Whether you’re running a retail brand in London, a startup in Manchester, or a growing SME in Birmingham — choosing between WordPress and Shopify in 2026 is one of the most important decisions for your online business. At Webfetcher, we’ve built eCommerce websites for UK businesses across England, Scotland, and Wales, and this guide reflects what actually works in the UK market.
WordPress powers over 43% of all websites on the internet. It’s an open-source content management system (CMS) that gives you total control over your site. With the WooCommerce plugin, WordPress transforms into a fully functional eCommerce platform Birmingham — making it the go-to choice for content-heavy businesses, bloggers, and publishers who also want to sell online.

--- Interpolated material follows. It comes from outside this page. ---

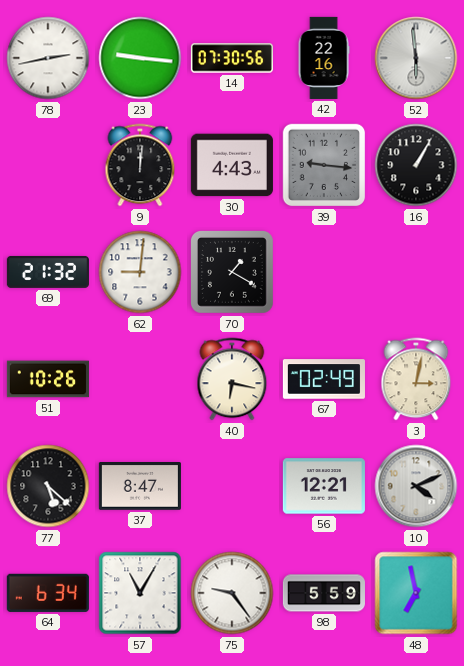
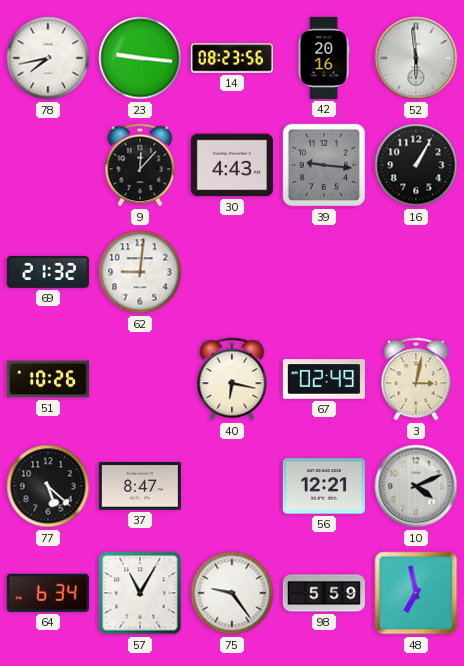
78: 2:43 -> 7:43
14: 07:30 -> 08:23
42: 22:16 -> 20:16
9: 12:01 -> 12:07
70: 1:20 -> none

In 2026, WordPress 7.x ships with a fully block-based editor, AI-assisted layout tools, and native performance optimizations, making it more powerful than ever for WordPress website development Glasgow.
Shopify is a dedicated hosted eCommerce platform Bristol built from the ground up to sell products online. Unlike WordPress, you don’t manage hosting, security patches, or plugin conflicts — Shopify handles all of that. In 2026, Shopify has expanded its ecosystem with Shopify Markets Pro, built-in AI product descriptions, and seamless omnichannel selling across social and physical retail.
Ease of use
Moderate learning curve
Beginner-friendly
Pricing
Free CMS + hosting costs
$39–$399+/month
Design flexibility
Unlimited customization
Theme-limited flexibility
SEO capabilities
Industry-leading (with plugins)
Good built-in SEO
eCommerce features
Via WooCommerce plugins
Native, out-of-the-box
Payment processing
Your choice of gateway
Shopify Payments (2% fee otherwise)
Scalability
Depends on hosting
Scales automatically
Security & maintenance
Self-managed
Fully managed by Shopify
If search engine optimization is central to your growth strategy, WordPress SEO has a clear edge. Plugins like Yoast SEO and Rank Math give you granular control over meta tags, schema markup, sitemaps, and technical SEO elements that Shopify handles only at a surface level.

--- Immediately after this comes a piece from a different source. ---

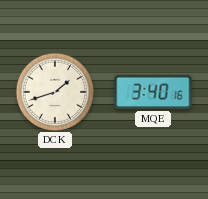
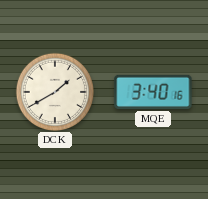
DCK: 1:42 -> 1:40
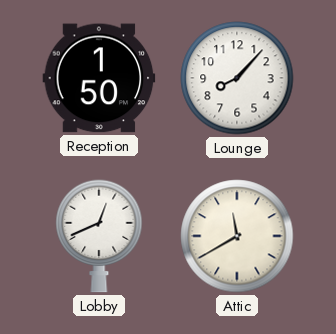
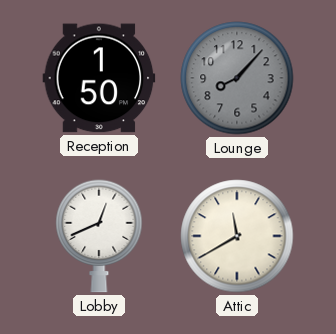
Lounge dial: white -> grey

Shopify has improved significantly — it now auto-generates canonical tags, handles redirects cleanly, and produces fast Core Web Vitals scores out of the box. But for businesses where organic traffic is the primary acquisition channel, WordPress remains the SEO powerhouse.
SEO Verdict: Choose WordPress + WooCommerce Bristol if content and SEO drive your business. Choose Shopify if you want solid built-in SEO with zero technical overhead.
UK businesses should consider Stripe, PayPal, and Klarna (Buy Now Pay Later) — both platforms support these, but WooCommerce gives you more gateway freedom without extra fees, which matters for UK merchants watching margins.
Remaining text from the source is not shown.